Businesses and educators in Pakistan frustrated over the ban

Last year, the Supreme Court of Pakistan ordered a ban on YouTube and Facebook Inc (NASDAQ:FB) following the trailer release of the American film “Innocence of Muslims.” The trailer hurt Islamic sentiments around the world. Muslims considered it blasphemous and insulting. It provoked a clash in Pakistan, leaving 19 people dead. Facebook Inc (NASDAQ:FB) was soon exempted. The aim of blocking YouTube in the country was to prevent videos that hurt Muslim sentiments. However, the move has unintentionally been irritating business, students, NGOs, and educators.

The United States has asked Google Inc (NASDAQ:GOOG) to remove the video trailer of “Innocence of Muslims.” But the search engine giant refused to do so, saying that the video did not violate any of its policy standards. According to Google Inc (NASDAQ:GOOG)’s transparency report, YouTube is blocked in Iran, China, Pakistan and Tajikistan.

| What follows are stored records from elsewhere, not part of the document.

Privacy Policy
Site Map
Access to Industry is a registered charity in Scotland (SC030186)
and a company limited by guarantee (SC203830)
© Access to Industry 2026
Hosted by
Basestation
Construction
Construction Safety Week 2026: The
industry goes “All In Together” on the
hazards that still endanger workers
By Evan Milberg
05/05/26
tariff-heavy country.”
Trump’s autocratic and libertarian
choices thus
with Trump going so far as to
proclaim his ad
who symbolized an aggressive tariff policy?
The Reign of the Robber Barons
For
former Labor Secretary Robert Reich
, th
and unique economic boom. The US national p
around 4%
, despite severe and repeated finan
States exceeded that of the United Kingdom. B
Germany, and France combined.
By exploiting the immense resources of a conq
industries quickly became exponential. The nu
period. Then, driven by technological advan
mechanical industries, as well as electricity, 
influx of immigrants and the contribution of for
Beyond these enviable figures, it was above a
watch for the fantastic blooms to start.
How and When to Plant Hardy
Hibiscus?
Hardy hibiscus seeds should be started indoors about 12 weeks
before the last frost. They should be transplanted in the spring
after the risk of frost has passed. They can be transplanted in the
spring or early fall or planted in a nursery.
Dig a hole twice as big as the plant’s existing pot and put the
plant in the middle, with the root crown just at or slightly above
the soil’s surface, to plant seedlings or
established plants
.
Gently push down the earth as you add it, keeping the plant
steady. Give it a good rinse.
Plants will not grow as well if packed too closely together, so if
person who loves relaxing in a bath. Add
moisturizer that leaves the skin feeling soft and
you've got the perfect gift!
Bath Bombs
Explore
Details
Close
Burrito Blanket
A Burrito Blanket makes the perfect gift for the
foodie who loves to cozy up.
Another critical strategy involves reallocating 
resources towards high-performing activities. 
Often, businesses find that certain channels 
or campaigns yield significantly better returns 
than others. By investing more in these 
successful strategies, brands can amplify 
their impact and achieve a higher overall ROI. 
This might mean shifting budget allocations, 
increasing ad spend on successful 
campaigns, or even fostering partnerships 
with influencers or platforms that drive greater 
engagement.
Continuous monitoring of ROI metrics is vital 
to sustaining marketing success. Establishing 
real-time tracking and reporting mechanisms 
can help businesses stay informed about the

The video sharing platform has localized versions in 56 other countries, according to the Associated Press.

An Internet advocacy group, Bytes for All, has challenged the censorship in Lahore High Court. It has rekindled the issue of how to protect the widespread public sentiment without affecting the flow of information. The activists argue that YouTube is just an example. The Pakistani government has occasionally blocked Twitter, Tumblr and Facebook Inc. as well. Though tech-savvy people can get around the censorship to access the website, most people can’t.

IT minister Anusha Rehman has avoided appearing at court proceedings so far. But this time, Bytes for All expects her to appear in court to testify as to why and how the government should continue to block the video sharing website.

Dilemma before Pakistan’s special committee

Pakistan has formed a special committee to figure out solutions and decide if YouTube should be unblocked. However, Bytes for All believes that there is no technical solution to the problem. Google Inc (NASDAQ:GOOG) isn’t incorporated in Pakistan, so it is not subject to the Lahore High Court’s decision. However, the search engine giant did request the Pakistan government bring an intermediary liability protection (ILP) law into effect, and clearly lay out the terms and conditions of taking down the contents from its websites.

Even if the government decides to go ahead with a filtering mechanism, Bytes for All will continue to oppose it as censorship. Installing filters will be a big challenge. A good option will be to launch a localized version of YouTube in Pakistan. That too seems difficult because, in that case, Google Inc (NASDAQ:GOOG) will require immunity from legal actions over any offending content. Pakistan doesn’t provide this kind of immunity.